Many interfaces, such as the Java API, are focused on the HDFS access model, and if you want to manipulate a set of files, you need to write a program to perform parallel operations. HDFs provides a very useful program--distcp to replicate large data volumes in parallel in the Hadoop file system. Distcp generally applies to data transfer between two HDFs clusters . If two clusters are running on the same Hadoop version , you can use HDFs mode:
Hadoop distcp Hdfs://namenode1/foo Hdfs://namenode2/bar
This command copies the/foo folder in the first cluster and the files at the bottom of the file to the/bar directory in the second cluster, which appears in the second cluster in the directory structure of/bar/foo. If the/bar directory does not exist, the system creates a new one. You can also specify multiple data sources, and all of the content will be copied to the destination path. It is important to note that the source path must be an absolute path. namely Hdfs://namenode1/foo
By default, although distcp skips files that already exist on the target path, you can choose to overwrite them with the-overwirte option , or you can use the-update option to override only the files that have been updated.
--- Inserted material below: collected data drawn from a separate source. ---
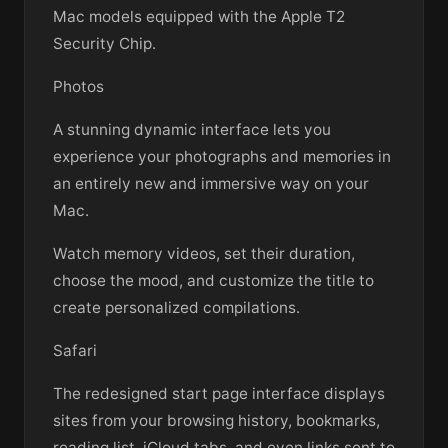
Mac models equipped with the Apple T2
Security Chip.
Photos
A stunning dynamic interface lets you
experience your photographs and memories in
an entirely new and immersive way on your
Mac.
Watch memory videos, set their duration,
choose the mood, and customize the title to
create personalized compilations.
Safari
The redesigned start page interface displays
sites from your browsing history, bookmarks,
reading list, iCloud tabs, and even links sent to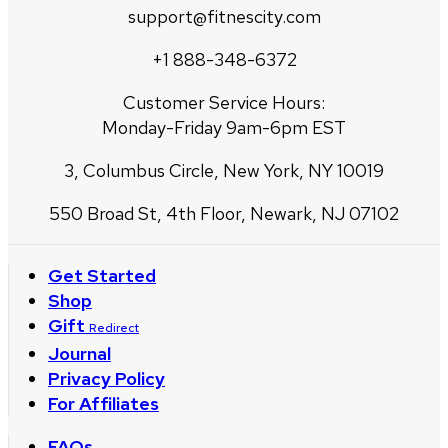
support@fitnescity.com
+1 888-348-6372
Customer Service Hours:
Monday-Friday 9am-6pm EST
3, Columbus Circle, New York, NY 10019
550 Broad St, 4th Floor, Newark, NJ 07102
Get Started
Shop
Gift
Redirect
Journal
Privacy Policy
For Affiliates
FAQs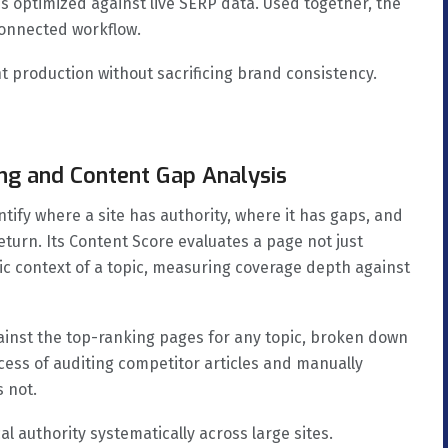
is optimized against live SERP data. Used together, the
connected workflow.
 production without sacrificing brand consistency.
ng and Content Gap Analysis
tify where a site has authority, where it has gaps, and
eturn. Its Content Score evaluates a page not just
ic context of a topic, measuring coverage depth against
inst the top-ranking pages for any topic, broken down
ess of auditing competitor articles and manually
s not.
al authority systematically across large sites.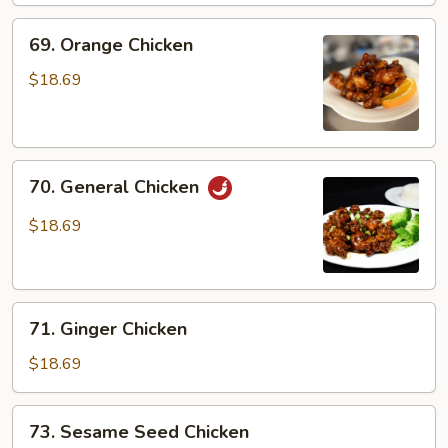
69.
69. Orange Chicken
Orange
Chicken
$18.69
70.
70. General Chicken
General
Chicken
$18.69
71.
71. Ginger Chicken
Ginger
Chicken
$18.69
73.
73. Sesame Seed Chicken
Sesame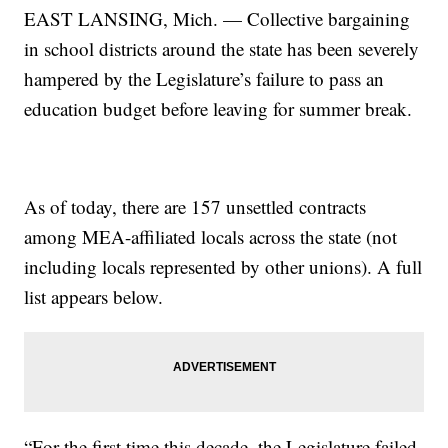
EAST LANSING, Mich. — Collective bargaining
in school districts around the state has been severely
hampered by the Legislature’s failure to pass an
education budget before leaving for summer break.
As of today, there are 157 unsettled contracts
among MEA-affiliated locals across the state (not
including locals represented by other unions). A full
list appears below.
“For the first time this decade, the Legislature failed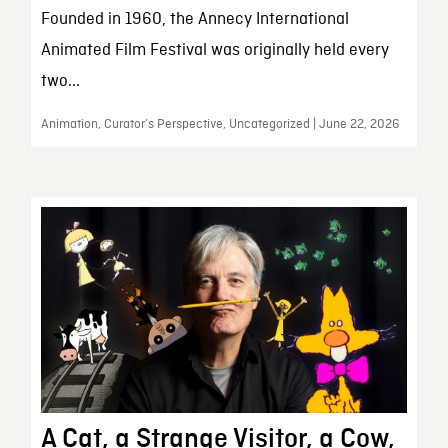
Founded in 1960, the Annecy International
Animated Film Festival was originally held every
two...
Animation, Curator’s Perspective, Uncategorized | June 22, 2026
A Cat, a Strange Visitor, a Cow,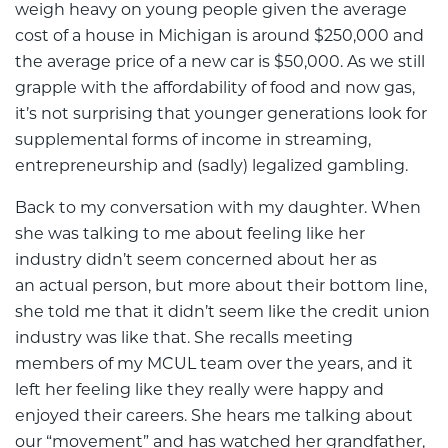
weigh heavy on young people given the average
cost of a house in Michigan is around $250,000 and
the average price of a new car is $50,000. As we still
grapple with the affordability of food and now gas,
it’s not surprising that younger generations look for
supplemental forms of income in streaming,
entrepreneurship and (sadly) legalized gambling.
Back to my conversation with my daughter. When
she was talking to me about feeling like her
industry didn’t seem concerned about her as
an actual person, but more about their bottom line,
she told me that it didn’t seem like the credit union
industry was like that. She recalls meeting
members of my MCUL team over the years, and it
left her feeling like they really were happy and
enjoyed their careers. She hears me talking about
our “movement” and has watched her grandfather,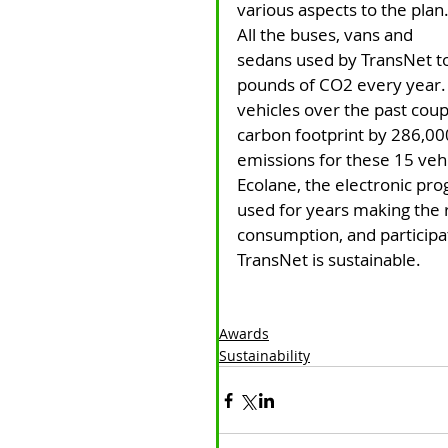
various aspects to the plan.
All the buses, vans and 
sedans used by TransNet t
pounds of CO2 every year.
vehicles over the past coup
carbon footprint by 286,00
emissions for these 15 ve
Ecolane, the electronic pr
used for years making the r
consumption, and participat
TransNet is sustainable.
Awards
Sustainability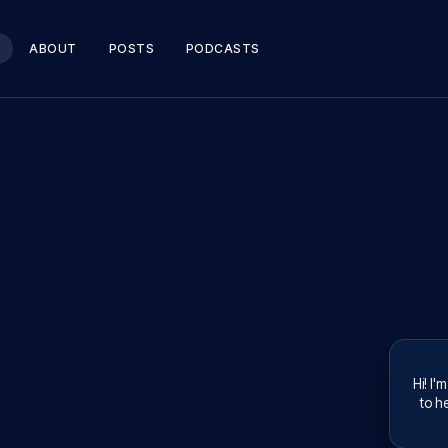
ABOUT
POSTS
PODCASTS
Hi! I'
to he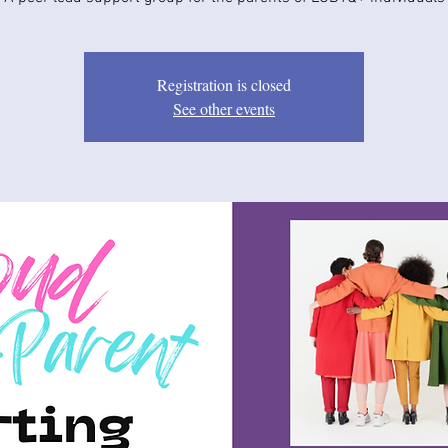
Registration is closed
See other events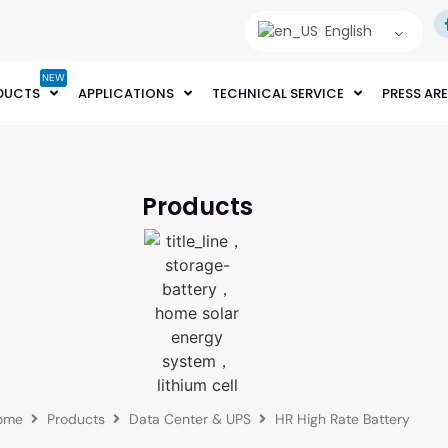
English
NEW
DUCTS
APPLICATIONS
TECHNICAL SERVICE
PRESS AR
Products
ome
Products
Data Center & UPS
HR High Rate Battery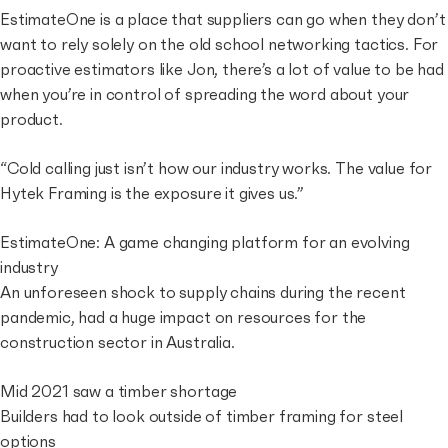
EstimateOne is a place that suppliers can go when they don’t
want to rely solely on the old school networking tactics. For
proactive estimators like Jon, there’s a lot of value to be had
when you’re in control of spreading the word about your
product.
“Cold calling just isn’t how our industry works. The value for
Hytek Framing is the exposure it gives us.”
EstimateOne: A game changing platform for an evolving
industry
An unforeseen shock to supply chains during the recent
pandemic, had a huge impact on resources for the
construction sector in Australia.
Mid 2021 saw a timber shortage
Builders had to look outside of timber framing for steel
options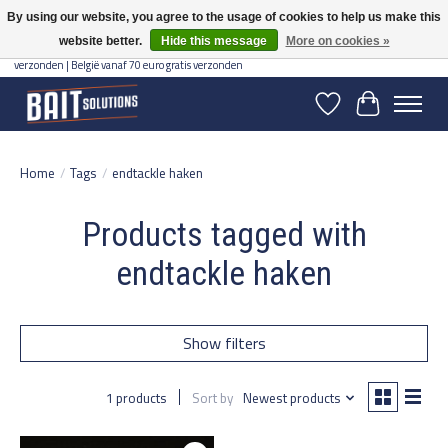
By using our website, you agree to the usage of cookies to help us make this
website better.
Hide this message
More on cookies »
Gratis verzending vanaf 50 euro binnen NL | Op voorraad binnen 2-5 werkdagen
verzonden | België vanaf 70 euro gratis verzonden
Wishlist
Cart
Home
/
Tags
/
endtackle haken
Products tagged with
endtackle haken
Show filters
1 products
Sort by
Newest products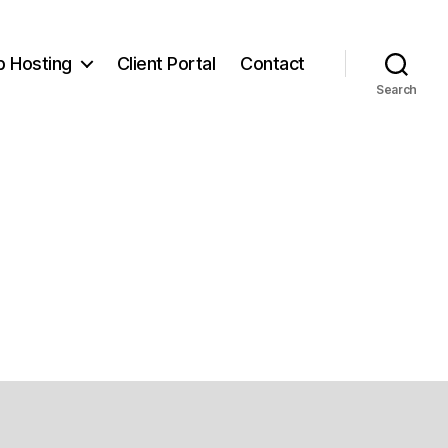
 Hosting
Client Portal
Contact
Search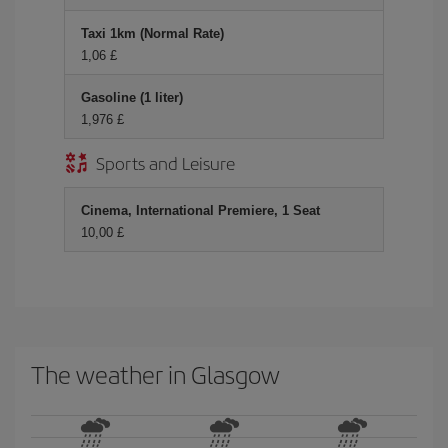
Taxi 1km (Normal Rate)
1,06 £
Gasoline (1 liter)
1,976 £
Sports and Leisure
Cinema, International Premiere, 1 Seat
10,00 £
The weather in Glasgow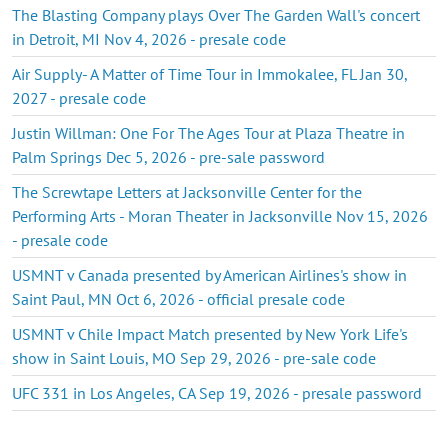
The Blasting Company plays Over The Garden Wall's concert
in Detroit, MI Nov 4, 2026 - presale code
Air Supply- A Matter of Time Tour in Immokalee, FL Jan 30,
2027 - presale code
Justin Willman: One For The Ages Tour at Plaza Theatre in
Palm Springs Dec 5, 2026 - pre-sale password
The Screwtape Letters at Jacksonville Center for the
Performing Arts - Moran Theater in Jacksonville Nov 15, 2026
- presale code
USMNT v Canada presented by American Airlines's show in
Saint Paul, MN Oct 6, 2026 - official presale code
USMNT v Chile Impact Match presented by New York Life's
show in Saint Louis, MO Sep 29, 2026 - pre-sale code
UFC 331 in Los Angeles, CA Sep 19, 2026 - presale password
The distcp operation has a number of options to set, such as ignoring failures, restricting files, or copying the amount of data. You can view the instructions for using this action by entering the directive directly or by not attaching an option. That is Distcp. When implemented, the DISTCP operation is parsed into a mapreduce operation to execute, and when there is no reducer operation, the copy operation is run in parallel in the cluster node as a map operation. Therefore, each file can be used as a map operation to perform the copy operation. Distcp, by performing multiple file aggregation bundling operations, ensures that each map operation performs the same amount of data as much as possible. So, how is the map operation determined when executing DISTCP? Because the system needs to ensure that the amount of data executed by each map operation is reasonable to minimize the cost of map execution, as a rule, each map performs at least 256MB of data ( Unless the total amount of data copied is less than 256MB. For example, to replicate 1GB of data, the system will allocate 4 map tasks, when the amount of data is very large, you need to limit the number of map tasks executed to limit network bandwidth and cluster usage. By default, a node of each cluster performs up to 20 map tasks. For example, to replicate 1000GB data into a 100-node cluster, the system allocates 2000 map tasks (20 per node), meaning that each node replicates 512MB on average. You can also reduce the map task volume by adjusting the-m parameter of the Distcp , which means allocating 1000 maps per node, compared to-M 1000, which allocates 1GB of data .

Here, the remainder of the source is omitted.